2002 Archive

December 29, 2002: “Get Acquainted Party” for early-decision accepted students, current students, and recent alums

A “Christmas Break” get-acquainted party at Lynda’s home for early decision accepted students, 1990-2002 Oregon alumni, and Oregon students currently at Brown. The event will take place from 3-5 p.m. on Sunday, December 29. If you would like to attend please RSVP to Lynda Bigler ’74.

November 2, 2002, Hike to the McNeil Point with the Sierra Club

Hi Sam…Sat Nov 2, McNeil Point (wild side of Mt. Hood to Glisan Glacier)…strenuous and incredibly gorgeous hike…can you pass the info on?

Most likely we’d leave at 9am from the Gateway park ‘n ride…we’d carpool up hw 26 and turn left on Lolo Pass Road, then take forest service roads until we get to the trailhead. It’s a steep hike and gets up to some elevation so we’d want to be prepared for snow (boots, gaters, gortex)…it’s one of the most beautiful hikes in the area going through woods, along an alpine stream for a while, and then above alpine and up to a glacier. This is actually one my friend, Karen is leading for the Sierra club, so we’d be a larger group than just Brunonians…but it’s a wilderness area, so we will be limited to 12…Karen and I always have a great time on hikes we do together, so this should be a good one!

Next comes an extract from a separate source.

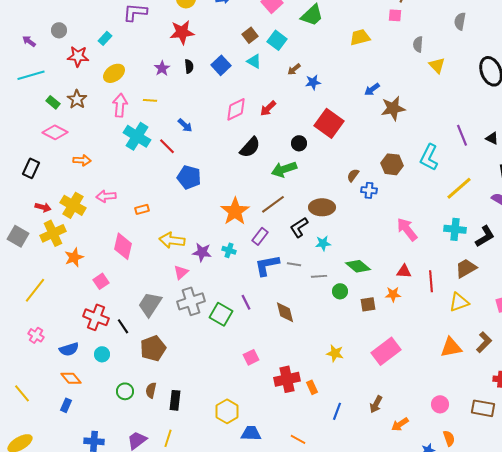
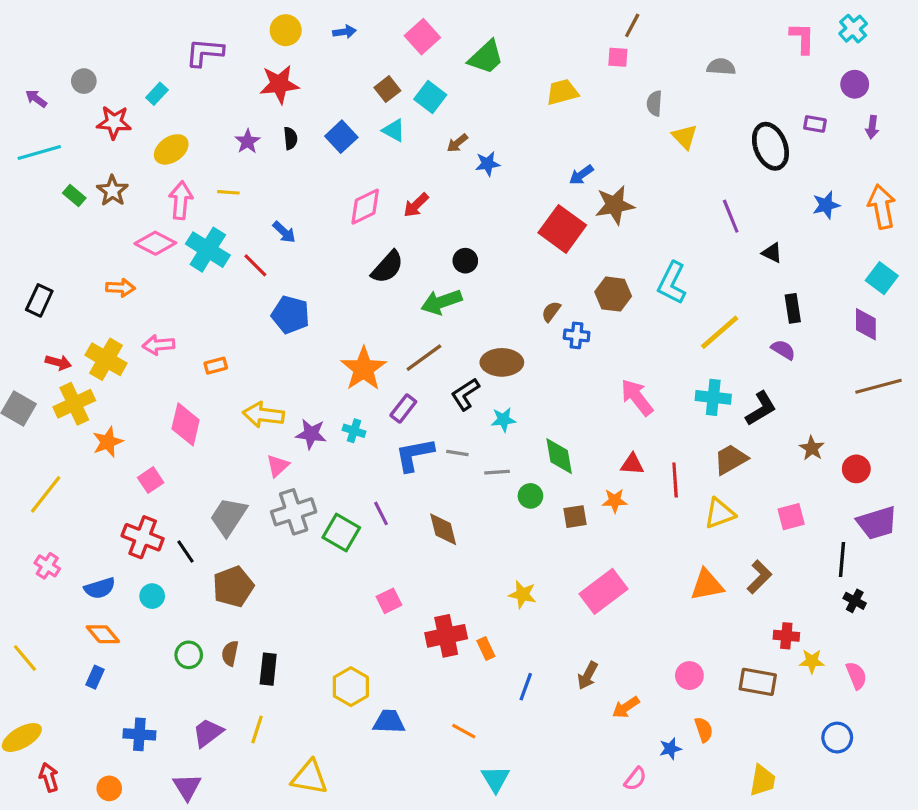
gray semicircle: (460, 21) -> (721, 67), turned 84
red square: (329, 123) -> (562, 229), moved
pink diamond: (55, 132) -> (155, 243), moved
purple line: (462, 135) -> (731, 216), moved
green diamond: (358, 266) -> (559, 456), turned 40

I found a couple sites with nice images from similar hikes:


September 25, 2002, 7:30 PM: Ira Glass special benefit for Portland Literary Arts

Brown Alum Ira Glass – host and producer of the wildly popular public radio program, “This American Life” is featured in A Special Benefit for Portland Literary Arts. The event is scheduled for Wednesday September 25, 7:30pm at the Arlene Schnitzer Concert Hall.

Two levels of tickets are available:
* lecture seating only $20 each
* better seats with a patron reception following the event $35 each

If you are interested, please contact Debi Coleman ’74 by Friday September 6.

Sam’s note: If you haven’t listened to This American Life on NPR, there’s a website with all the past shows in RealAudio at www.thislife.org. My personal favorite is the August 31, 2001 show called “Meet the Pros”. If you like basketball, Act One is fascinating, funny, inspiring — simply radio at its best!

August 27, 2002, 7:30 PM, Old Library Auditorium at OHSU: Lisa Raiola ’84

A Memo from Oregon to the U.S. Healthcare System: Lessons Learned in the Ethics of Rationing

Brief background on Ms. Lisa Raiola ’84:
Brown Professor, Clinical Teaching Associate, Brown University School of Medicine, Department of Community Health, and Brown’s V.P. for Alumni Relations.

View complete biography here

The presentation will take place in the Old Library Auditorium at OHSU, Tuesday, August 27 beginning at 7:30 p.m. A reception and conversation will follow in the foyer.

Here is the PowerPoint presentation that Lisa used.

Thoughts from Marcia Weinstein ’65:

  1. Lisa Raiola pointed out that healthcare has no value to Americans. I have thought of it rather as a case of healthcare moving from a not-for-profit mission and a service paradigm to some kind of for-profit commodification/industrialization.
  2. The AMA (American Medical Association) in some ways has only itself to blame (for the current state of the American healthcare system). By holding out against “socialized” medicine, doctors have become the servant/slaves of for-profit insurance bureaucrats.
  3. People have barely gotten it through their heads that just because you can do something doesn’t mean you/they should do it (e.g., the use of various imaging and surgical procedures and treatments). Only those people who are responsible for paying the “real” price have any incentive to worry about cost/benefit.
  4. For sure a lot of us went to a lot of meetings in the 1980s, but I doubt the people who are on the Oregon Health Plan (OHP) went to many of those meetings. The system publicly seems to work until some individual on the OHP (particularly a young person) needs an expensive and not-too-likely-to-succeed procedure (e.g., the young woman who needed a heart-lung transplant for her cystic fibrosis) at which point the “triage by checkbook” becomes obvious and serves to inflame public desire for everything (whether it works, or not) for everyone.
  5. I will be curious to see how the single payer initiative does in the November election.